第47話 調停

 宝会計事務所の打ち合わせ室に大国と桑野親子の顔があった。歩が、玉麗の命を受けて呼び出した。


 歩と玉麗の正面に大国と桑野真紀子、真由が、顔を見ずに済むように横一列だ。とはいえ、二者の間には静電気が走るようなピリピリいう緊張感がまとわりついていた。


 担保を紛失した借用関係を正常に戻すことは現実的な仕事だったが、それはとりもなおさず、真由の心の中に巣くった暗いものを整理し、モモの意識を取り戻すために必要な作業だった。


「早速ですが……」玉麗が挨拶を済ませると簡単な事実確認を行った。大国が所有していた宝剣が大正時代に上之宮から盗まれた御神体だったことや、それが後に桑野家に売られ、20年前には借金の担保として大国に預けられたこと、その借金は今も返済が続けられていることなどだ。


「……つまり、お二方の貸借関係は、今も平穏無事に継続しているということです。その借用に対する担保の件について、大国さんから説明があります」


 玉麗が彼に発現を促した。


 顔を強張らせている大国が、桑野親子に向いて頭を下げた。


「申し訳ない。預かっていた剣を、私の不注意で失ってしまいました……」


 そのことについては、すでに歩が説明していた。何を今更、といった面持ちで、桑野親子が目の前の大国の頭を見つめている。


 間を置いて、大国が言葉をつづけた。


「……あれは、お宅の御主人が大切にしていた物。いかに、私が物の怪によって操られていたとはいえ、それを持ちだしたのは事実です。本当に申し訳ない」


 その言葉が誠意のあるものかどうか、歩には判断できなかった。優秀な経営者は演技もウソも上手いものだからだ。玉麗はどう見ているだろう。横目で彼女の表情を窺った。が、氷の仮面の奥の気持ちは読み取れない。正面に視線を戻す。
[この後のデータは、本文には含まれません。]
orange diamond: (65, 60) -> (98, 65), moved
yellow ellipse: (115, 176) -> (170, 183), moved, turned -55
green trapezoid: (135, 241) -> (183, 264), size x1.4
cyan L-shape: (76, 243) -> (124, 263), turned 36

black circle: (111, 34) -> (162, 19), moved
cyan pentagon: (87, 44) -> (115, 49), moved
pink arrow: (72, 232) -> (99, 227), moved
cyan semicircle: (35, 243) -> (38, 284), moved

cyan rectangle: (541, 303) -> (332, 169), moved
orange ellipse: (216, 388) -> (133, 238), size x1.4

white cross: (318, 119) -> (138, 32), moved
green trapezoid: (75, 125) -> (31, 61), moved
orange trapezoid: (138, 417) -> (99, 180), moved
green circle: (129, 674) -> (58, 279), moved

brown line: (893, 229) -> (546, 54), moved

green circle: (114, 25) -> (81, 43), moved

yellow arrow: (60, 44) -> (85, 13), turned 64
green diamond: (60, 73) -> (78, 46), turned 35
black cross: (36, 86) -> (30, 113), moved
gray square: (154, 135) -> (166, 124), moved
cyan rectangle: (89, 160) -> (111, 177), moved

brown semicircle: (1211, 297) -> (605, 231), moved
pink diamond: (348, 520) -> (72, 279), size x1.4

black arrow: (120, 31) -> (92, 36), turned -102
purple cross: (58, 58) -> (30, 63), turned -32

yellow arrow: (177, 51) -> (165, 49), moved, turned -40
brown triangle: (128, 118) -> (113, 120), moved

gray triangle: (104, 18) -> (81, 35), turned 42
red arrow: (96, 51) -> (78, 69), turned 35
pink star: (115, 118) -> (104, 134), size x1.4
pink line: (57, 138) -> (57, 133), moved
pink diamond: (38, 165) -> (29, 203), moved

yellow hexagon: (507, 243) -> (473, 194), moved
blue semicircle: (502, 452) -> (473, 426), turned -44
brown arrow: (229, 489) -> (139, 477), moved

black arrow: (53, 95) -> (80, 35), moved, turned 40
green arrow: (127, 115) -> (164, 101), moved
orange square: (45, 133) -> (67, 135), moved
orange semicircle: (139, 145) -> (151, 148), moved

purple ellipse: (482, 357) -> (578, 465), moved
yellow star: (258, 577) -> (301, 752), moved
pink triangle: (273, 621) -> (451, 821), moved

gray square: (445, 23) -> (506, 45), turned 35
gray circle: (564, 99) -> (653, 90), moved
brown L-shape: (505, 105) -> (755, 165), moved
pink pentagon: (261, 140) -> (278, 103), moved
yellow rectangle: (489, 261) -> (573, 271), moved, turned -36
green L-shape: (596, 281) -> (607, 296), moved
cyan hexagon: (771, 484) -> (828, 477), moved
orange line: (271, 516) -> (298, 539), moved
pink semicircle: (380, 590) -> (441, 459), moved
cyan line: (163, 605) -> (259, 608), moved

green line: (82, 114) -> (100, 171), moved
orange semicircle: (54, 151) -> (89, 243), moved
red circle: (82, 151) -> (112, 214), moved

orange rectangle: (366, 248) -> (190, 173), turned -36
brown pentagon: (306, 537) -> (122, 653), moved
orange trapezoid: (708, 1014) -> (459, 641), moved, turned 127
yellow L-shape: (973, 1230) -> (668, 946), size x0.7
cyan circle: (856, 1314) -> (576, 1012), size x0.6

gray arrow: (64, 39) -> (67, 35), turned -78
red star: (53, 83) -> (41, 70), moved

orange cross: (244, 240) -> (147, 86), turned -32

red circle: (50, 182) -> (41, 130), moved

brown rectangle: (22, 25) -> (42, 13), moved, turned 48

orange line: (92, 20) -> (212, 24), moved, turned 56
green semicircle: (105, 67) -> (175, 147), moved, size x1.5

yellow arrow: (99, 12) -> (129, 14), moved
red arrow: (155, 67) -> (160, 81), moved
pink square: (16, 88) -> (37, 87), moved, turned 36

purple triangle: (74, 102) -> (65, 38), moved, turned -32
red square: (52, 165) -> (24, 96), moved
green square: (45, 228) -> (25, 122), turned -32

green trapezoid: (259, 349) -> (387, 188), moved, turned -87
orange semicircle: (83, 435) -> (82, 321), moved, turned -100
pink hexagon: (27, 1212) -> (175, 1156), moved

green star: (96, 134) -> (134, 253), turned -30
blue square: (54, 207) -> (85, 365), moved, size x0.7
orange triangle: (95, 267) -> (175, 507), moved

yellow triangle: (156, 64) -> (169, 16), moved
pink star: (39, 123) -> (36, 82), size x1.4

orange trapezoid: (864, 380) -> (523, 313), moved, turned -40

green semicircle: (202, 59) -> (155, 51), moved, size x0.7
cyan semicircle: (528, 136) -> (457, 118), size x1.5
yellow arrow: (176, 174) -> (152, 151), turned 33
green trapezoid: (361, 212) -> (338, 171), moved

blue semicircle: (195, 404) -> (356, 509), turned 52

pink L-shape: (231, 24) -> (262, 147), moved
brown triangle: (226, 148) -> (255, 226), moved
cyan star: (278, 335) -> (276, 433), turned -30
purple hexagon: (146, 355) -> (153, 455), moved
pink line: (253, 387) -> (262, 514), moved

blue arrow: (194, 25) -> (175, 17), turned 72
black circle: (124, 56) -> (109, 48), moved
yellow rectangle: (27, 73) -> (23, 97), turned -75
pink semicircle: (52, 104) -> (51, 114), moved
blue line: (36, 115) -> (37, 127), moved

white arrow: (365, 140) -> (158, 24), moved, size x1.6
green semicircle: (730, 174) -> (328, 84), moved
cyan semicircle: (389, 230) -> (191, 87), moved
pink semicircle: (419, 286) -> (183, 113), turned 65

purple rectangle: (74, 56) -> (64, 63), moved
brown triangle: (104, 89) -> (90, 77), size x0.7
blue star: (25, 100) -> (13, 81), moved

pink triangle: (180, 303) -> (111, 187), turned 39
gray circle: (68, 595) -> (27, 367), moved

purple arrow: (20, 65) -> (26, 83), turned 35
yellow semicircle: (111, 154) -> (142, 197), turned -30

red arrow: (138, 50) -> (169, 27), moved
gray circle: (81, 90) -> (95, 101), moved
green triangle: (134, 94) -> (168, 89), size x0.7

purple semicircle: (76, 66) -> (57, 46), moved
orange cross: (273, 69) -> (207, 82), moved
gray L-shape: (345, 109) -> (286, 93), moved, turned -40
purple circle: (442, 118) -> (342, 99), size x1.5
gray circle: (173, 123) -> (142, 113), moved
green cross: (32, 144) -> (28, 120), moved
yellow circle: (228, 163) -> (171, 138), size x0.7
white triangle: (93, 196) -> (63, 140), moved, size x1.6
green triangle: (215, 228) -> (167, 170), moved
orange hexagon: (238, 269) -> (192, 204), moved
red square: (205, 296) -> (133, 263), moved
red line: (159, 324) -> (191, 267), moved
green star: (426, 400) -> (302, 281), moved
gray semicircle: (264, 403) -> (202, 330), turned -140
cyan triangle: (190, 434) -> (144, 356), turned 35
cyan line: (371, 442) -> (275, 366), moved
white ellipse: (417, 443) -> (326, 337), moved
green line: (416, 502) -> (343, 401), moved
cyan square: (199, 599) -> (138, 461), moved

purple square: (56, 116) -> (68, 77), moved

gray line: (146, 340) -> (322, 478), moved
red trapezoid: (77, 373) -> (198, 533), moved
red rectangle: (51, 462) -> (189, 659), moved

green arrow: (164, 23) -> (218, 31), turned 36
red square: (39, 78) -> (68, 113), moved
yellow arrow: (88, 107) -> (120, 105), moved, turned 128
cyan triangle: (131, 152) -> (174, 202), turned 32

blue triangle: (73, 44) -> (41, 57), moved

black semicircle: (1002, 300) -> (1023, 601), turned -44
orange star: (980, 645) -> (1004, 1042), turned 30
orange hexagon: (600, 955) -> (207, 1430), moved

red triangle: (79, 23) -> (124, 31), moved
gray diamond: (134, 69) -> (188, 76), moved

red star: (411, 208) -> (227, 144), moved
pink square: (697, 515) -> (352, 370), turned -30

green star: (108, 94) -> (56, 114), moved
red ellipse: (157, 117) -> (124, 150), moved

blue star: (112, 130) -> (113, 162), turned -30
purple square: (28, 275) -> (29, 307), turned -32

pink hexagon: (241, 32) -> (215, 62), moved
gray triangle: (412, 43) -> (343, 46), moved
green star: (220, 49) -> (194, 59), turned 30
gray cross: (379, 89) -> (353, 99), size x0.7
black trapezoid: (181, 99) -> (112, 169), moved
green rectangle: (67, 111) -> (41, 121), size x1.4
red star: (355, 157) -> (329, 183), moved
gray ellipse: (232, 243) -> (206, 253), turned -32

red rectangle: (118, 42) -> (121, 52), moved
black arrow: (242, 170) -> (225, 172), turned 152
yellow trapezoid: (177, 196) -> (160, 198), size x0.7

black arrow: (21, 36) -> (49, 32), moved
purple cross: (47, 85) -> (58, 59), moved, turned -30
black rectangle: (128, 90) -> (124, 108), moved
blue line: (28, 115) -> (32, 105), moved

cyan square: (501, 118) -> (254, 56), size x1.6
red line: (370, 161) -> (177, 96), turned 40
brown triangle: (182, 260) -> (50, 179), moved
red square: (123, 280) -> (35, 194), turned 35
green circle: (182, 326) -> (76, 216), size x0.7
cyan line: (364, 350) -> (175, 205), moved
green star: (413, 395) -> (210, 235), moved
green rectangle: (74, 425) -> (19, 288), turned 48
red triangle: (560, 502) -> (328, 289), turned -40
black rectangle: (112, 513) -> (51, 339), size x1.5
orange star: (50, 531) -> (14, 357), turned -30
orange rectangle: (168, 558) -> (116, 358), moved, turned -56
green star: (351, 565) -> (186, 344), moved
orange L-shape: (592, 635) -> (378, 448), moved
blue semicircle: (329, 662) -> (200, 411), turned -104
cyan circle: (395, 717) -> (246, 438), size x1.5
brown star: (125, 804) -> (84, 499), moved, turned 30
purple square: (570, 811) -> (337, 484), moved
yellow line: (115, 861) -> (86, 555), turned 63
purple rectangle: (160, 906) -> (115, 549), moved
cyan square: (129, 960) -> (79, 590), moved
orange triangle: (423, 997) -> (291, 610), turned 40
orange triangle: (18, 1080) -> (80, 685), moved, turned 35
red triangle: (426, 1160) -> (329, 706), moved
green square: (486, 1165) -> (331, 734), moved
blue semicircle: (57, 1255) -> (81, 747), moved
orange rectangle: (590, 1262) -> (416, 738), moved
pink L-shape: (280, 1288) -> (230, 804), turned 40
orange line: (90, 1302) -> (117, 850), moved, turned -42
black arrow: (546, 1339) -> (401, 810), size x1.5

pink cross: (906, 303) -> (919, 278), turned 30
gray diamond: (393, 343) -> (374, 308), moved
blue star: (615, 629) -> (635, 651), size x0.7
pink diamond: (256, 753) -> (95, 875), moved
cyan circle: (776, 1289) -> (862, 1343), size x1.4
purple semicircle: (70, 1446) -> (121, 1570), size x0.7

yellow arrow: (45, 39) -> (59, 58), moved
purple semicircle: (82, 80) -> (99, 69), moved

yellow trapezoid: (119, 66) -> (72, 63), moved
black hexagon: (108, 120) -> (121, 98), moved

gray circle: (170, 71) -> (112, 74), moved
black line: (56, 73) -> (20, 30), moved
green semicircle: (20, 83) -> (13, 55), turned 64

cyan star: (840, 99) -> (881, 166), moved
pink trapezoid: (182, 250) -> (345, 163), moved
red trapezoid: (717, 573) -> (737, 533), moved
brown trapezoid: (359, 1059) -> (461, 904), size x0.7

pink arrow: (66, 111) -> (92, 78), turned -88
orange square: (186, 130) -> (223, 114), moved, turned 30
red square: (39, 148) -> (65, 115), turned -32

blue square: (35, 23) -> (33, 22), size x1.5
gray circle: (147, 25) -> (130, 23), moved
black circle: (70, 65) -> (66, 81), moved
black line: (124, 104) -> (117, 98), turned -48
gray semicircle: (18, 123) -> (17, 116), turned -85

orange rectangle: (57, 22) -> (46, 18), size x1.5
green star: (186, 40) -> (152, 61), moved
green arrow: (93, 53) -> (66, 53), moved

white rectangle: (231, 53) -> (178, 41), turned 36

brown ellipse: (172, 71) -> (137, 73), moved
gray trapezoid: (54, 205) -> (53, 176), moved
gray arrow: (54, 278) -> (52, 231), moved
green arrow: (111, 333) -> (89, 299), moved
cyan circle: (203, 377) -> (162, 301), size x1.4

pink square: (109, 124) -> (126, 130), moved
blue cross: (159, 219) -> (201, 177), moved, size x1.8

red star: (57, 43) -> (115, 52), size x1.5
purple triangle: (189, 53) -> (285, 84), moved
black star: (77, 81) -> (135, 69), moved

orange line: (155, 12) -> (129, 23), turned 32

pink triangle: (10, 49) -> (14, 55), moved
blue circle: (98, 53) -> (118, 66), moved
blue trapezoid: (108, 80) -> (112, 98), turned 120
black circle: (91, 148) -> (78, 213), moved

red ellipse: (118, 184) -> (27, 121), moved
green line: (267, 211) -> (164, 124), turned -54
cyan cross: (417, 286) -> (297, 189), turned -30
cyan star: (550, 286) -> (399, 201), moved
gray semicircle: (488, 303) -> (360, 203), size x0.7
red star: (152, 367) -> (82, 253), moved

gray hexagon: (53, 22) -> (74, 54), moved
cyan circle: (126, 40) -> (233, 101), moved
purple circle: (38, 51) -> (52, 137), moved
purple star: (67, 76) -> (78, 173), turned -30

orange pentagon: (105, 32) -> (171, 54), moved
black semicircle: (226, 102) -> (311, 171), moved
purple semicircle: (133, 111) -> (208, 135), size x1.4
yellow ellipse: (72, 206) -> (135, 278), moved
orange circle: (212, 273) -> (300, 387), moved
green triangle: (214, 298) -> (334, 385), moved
 母親の真紀子は、全てをあきらめたような表情をしていた。しかし、真由のそれには影があった。


 昨日、香に降りた父親の言葉を思い出してくれ。……歩は心底願った。真由が反発する限り、誰も救われないのだ。


「あの剣は、私どもなどが持っていてはいけないものだったのです」


 真紀子が言った。その時、大国が胸をなでおろしたのが、歩にはよく分かった。玉麗もそうなのだろう。間髪入れず言った。


「桑野さんには、状況を理解していただけ、とても助かります。だからといって、損害賠償は必要ですよ。大国さん」


「え、ええ。もちろんです。……まずは、これをお返します」


 大国が、烏山由規の署名のある借用書をテーブルに置いた。


「これは……」真紀子が借用書を手にして、他界した夫の署名を懐かしそうに見つめた。瞳が潤み、ついには涙がこぼれた。夫のことを思い、これまで借金の返済に苦しんだ年月が彼女の胸を締め付けているのに違いない。


 大国も玉麗も、彼女が苦難の年月を記憶に納めるのを静かに待った。彼女がそうして顔を上げるまで十数分を要した。


「それから……」おもむろに大国が話した。「……これまで返済いただいた200万円ほどを返却します。剣の価値を考え、真由さんが大学に進学するさいの授業料と生活費を4年分、私が負担したいと思います。それで、許していただけないでしょうか?」


「そんなに……」


 大国の申し出に真紀子が驚きの声を上げる。


 これで借金問題は解決だ。……歩は半分安堵した。残りの半分は真由の気持ちだが……。彼女の表情は決して満足しているようには見えなかった。


「それからこれは……」


 歩から見れば話が中途半端な状況で、大国が玉麗に顔を向けた。


 彼はカバンから桐の箱を取り出した。ふたを取ると奴奈之宮神社の御神体と思われる勾玉があった。その黒い勾玉は神秘的な輝きを放ち、玉麗と歩の視線をひきつけた。真由は勾玉には関心を示さなかったが、それを差し出した大国の太い指を見つめていた。


「……これは奴奈之宮神社に……。財部さんから、納めていただけるでしょうか?」


 大国が言った。


 何故か、歩の胸に熱いものがこみ上げた。頭がぼんやりして優しい何かに抱きとめられたような感覚があった。


「これは、大国屋さん自身で納められた方が良いのではないですか?」


 玉麗が答えると、大国が首を左右に振った。


「これが我が家にあるのは、先祖の過ちによるものです。謝罪するのはやぶさかではありませんが、私が持ち込んだら大きな話題になるでしょう。奉納でもしたように思われては恥ずかしい。大事にならないように、財部さんに間に入っていただきたいのです」


「なるほど。そういうことでしたら」


 玉麗が勾玉の入った桐箱を受け取った。